Leading Baccalaureate Institutions
Ph.D.s completed their bachelor's degrees in a relatively small number of institutions. Of the more than 1,600 U.S. institutions that awarded bachelor's degrees to individuals who earned doctorates between 1920 and 1999, the top 50 (based on the number of Ph.D.s who received baccalaureates from these institutions) accounted for more than 33 percent of these degrees (figure 5-2 ). Thirty-two of the top 50 institutions were publicly controlled and 18 were privately controlled.3 Oberlin College was the single small, nondoctorate-granting institution ranked in the top 50 baccalaureate institutions of Ph.D.s.

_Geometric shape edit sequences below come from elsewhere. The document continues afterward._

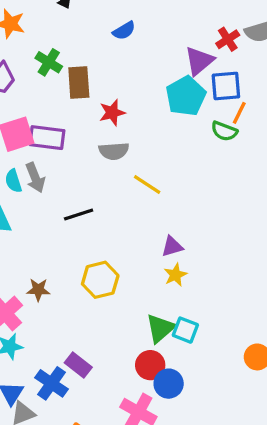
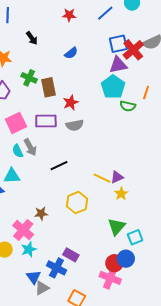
red cross: (228, 39) -> (133, 50), size x1.5
purple triangle: (199, 61) -> (118, 65), turned 36
blue square: (226, 86) -> (118, 44), moved
green semicircle: (224, 131) -> (128, 106), moved
purple rectangle: (47, 138) -> (46, 121), moved
yellow line: (147, 185) -> (102, 178), moved
cyan square: (185, 330) -> (135, 237), moved, turned -35
red circle: (150, 365) -> (114, 263), moved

Large institutions have dominated the baccalaureate institutions of Ph.D.s because of the sheer volume of their student enrollments and graduates. When, however, institutional size is controlled for by enrollments or total output of baccalaureates to arrive at a measure of doctoral productivity, several liberal arts colleges rank with research-intensive universities (those classified as Research I and Research II institutions by the Carnegie Foundation for the Advancement of Teaching; see table 5-11 ) as leading baccalaureate institutions. In terms of the proportion of its baccalaureate recipients who eventually earn a doctorate, Harvey Mudd College is one of the most productive small institutions. Harvey Mudd has an annual enrollment of fewer than 700 students, yet it awarded baccalaureates to 757 individuals who received doctorates between 1920 and 1999.

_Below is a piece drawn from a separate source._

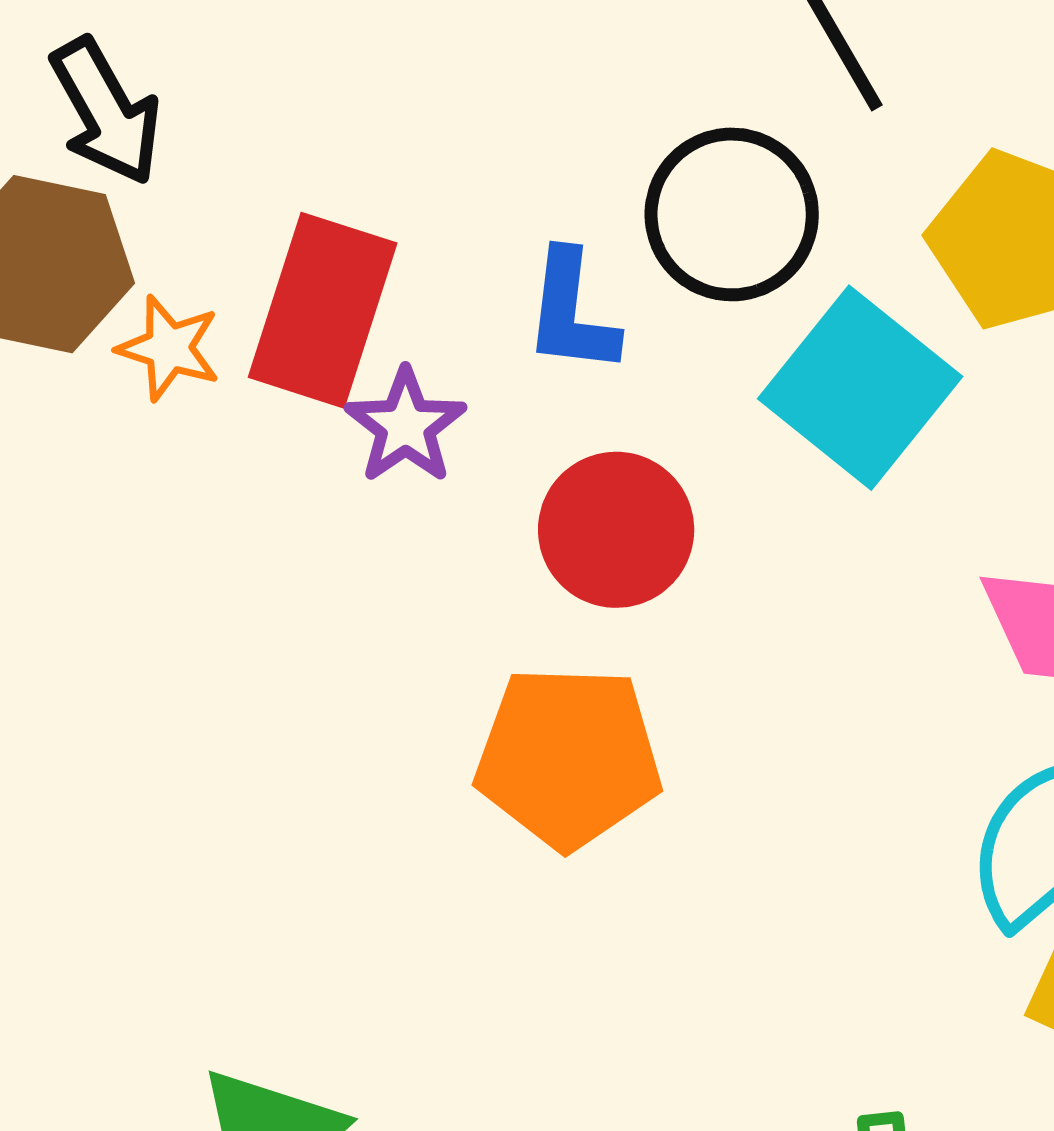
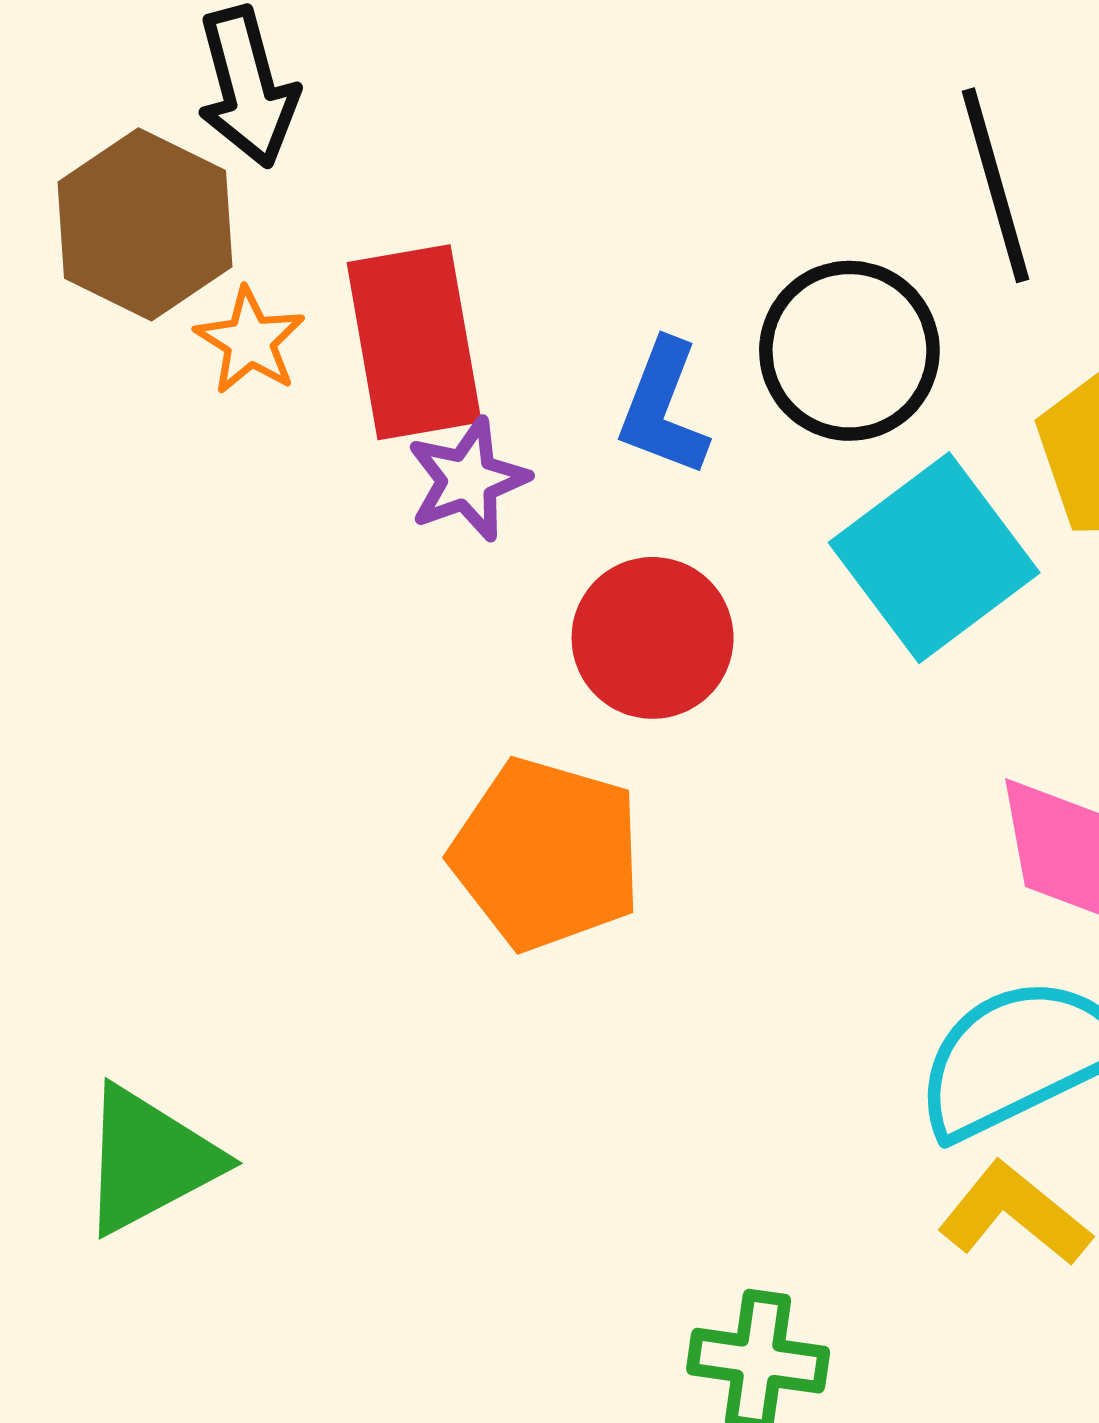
red rectangle: (323, 310) -> (414, 342), turned -42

Ph.D.s who graduated in 1920–24 were much more concentrated in their leading baccalaureate institutions than were Ph.D.s who graduated in 1995–99 (table 5-1 , appendix table B-1). During the eight decades between 1920 and 1999, many universities, particularly in the public sector, experienced major growth in student enrollments and degree programs. As a result, some institutions ranked much higher as baccalaureate institutions among recent Ph.D.s than among all Ph.D.s in the full period from 1920 to 1999. The University of Texas-Austin, for example, placed higher on the list for Ph.D.s graduating in 1995–99 than on the 1920–99 list, and Harvard University ranked lower in 1995–99 than in the full period.
Top Institutions of S&E and Non-S&E Ph.D.s
The top 50 baccalaureate institutions of S&E Ph.D.s in the period 1920 to 1999 accounted for about 39 percent of bachelor's degrees awarded to this group (appendix table B-2). The corresponding percentage for the 1995–99 Ph.D. cohort was slightly less, at 37 percent.
Non-S&E Ph.D.s were less highly concentrated than S&E Ph.D.s in their top 50 baccalaureate institutions (appendix table B-3). Overall about 28 percent of non-S&E Ph.D.s graduating between 1920 and 1999 had received bachelor's degrees from those 50 institutions.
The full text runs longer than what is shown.